La banque française a décidé de ne pas financer le projet Rovuma au Mozambique, soutenu par Exxon Mobil et Eni, ainsi que le projet GNL en Papouasie-Nouvelle-Guinée, soutenu par TotalEnergies, Santos et Exxon Mobil. Crédit Agricole était précédemment le principal conseiller financier des projets Papua LNG et Rovuma LNG.
Cette décision pourrait avoir un impact sur les calendriers de développement des projets, bien que ni Exxon Mobil ni TotalEnergies n’aient encore répondu aux demandes de commentaires.
Lucie Pinson de Reclaim Finance a souligné que le refus de financement est un revers pour le projet Papouasie LNG, ce qui pourrait compromettre sa capacité à être financé.
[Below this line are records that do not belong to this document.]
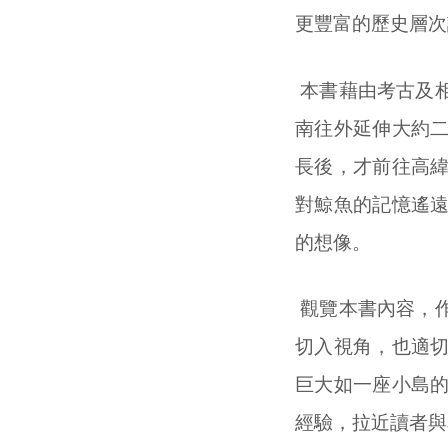
更豐富的歷史層次
本書藉由考古及
南往外延伸大約
長後，才前往高
對鯨魚的記憶遙
的想像。
觀覽本書內容，
切入視角，也適
巨大如一座小島
經驗，拉近讀者與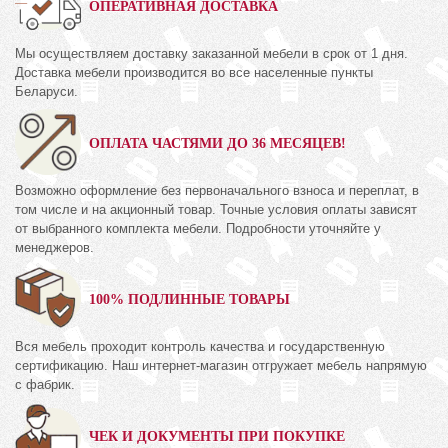
ОПЕРАТИВНАЯ ДОСТАВКА
Мы осуществляем доставку заказанной мебели в срок от 1 дня.
Доставка мебели производится во все населенные пункты
Беларуси.
ОПЛАТА ЧАСТЯМИ ДО 36 МЕСЯЦЕВ!
Возможно оформление без первоначального взноса и переплат, в
том числе и на акционный товар. Точные условия оплаты зависят
от выбранного комплекта мебели. Подробности уточняйте у
менеджеров.
100% ПОДЛИННЫЕ ТОВАРЫ
Вся мебель проходит контроль качества и государственную
сертификацию. Наш интернет-магазин отгружает мебель напрямую
с фабрик.
ЧЕК И ДОКУМЕНТЫ ПРИ ПОКУПКЕ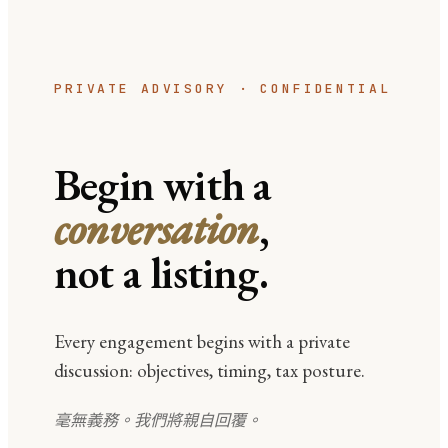
PRIVATE ADVISORY · CONFIDENTIAL
Begin with a
conversation
,
not a listing.
Every engagement begins with a private
discussion: objectives, timing, tax posture.
毫無義務。我們將親自回覆。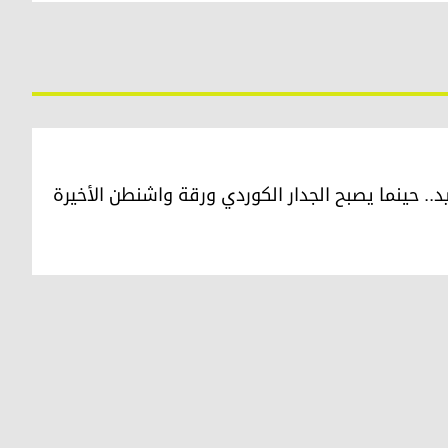
. حينما يصبح الجدار الكوردي ورقة واشنطن الأخيرة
Si une autre banque souhaite intervenir, elle devra reprendre le processus à zéro.
Les groupes environnementaux exhortent maintenant Crédit Agricole à cesser également de soutenir le projet Mozambique LNG, que TotalEnergies cherche actuellement à relancer.
Les sociétés pétrolières et gazières ont lancé plusieurs projets de GNL pour répondre à la demande croissante, mais les annonces récentes des banques européennes et les difficultés croissantes pour mobiliser des capitaux rendent la tâche plus ardue.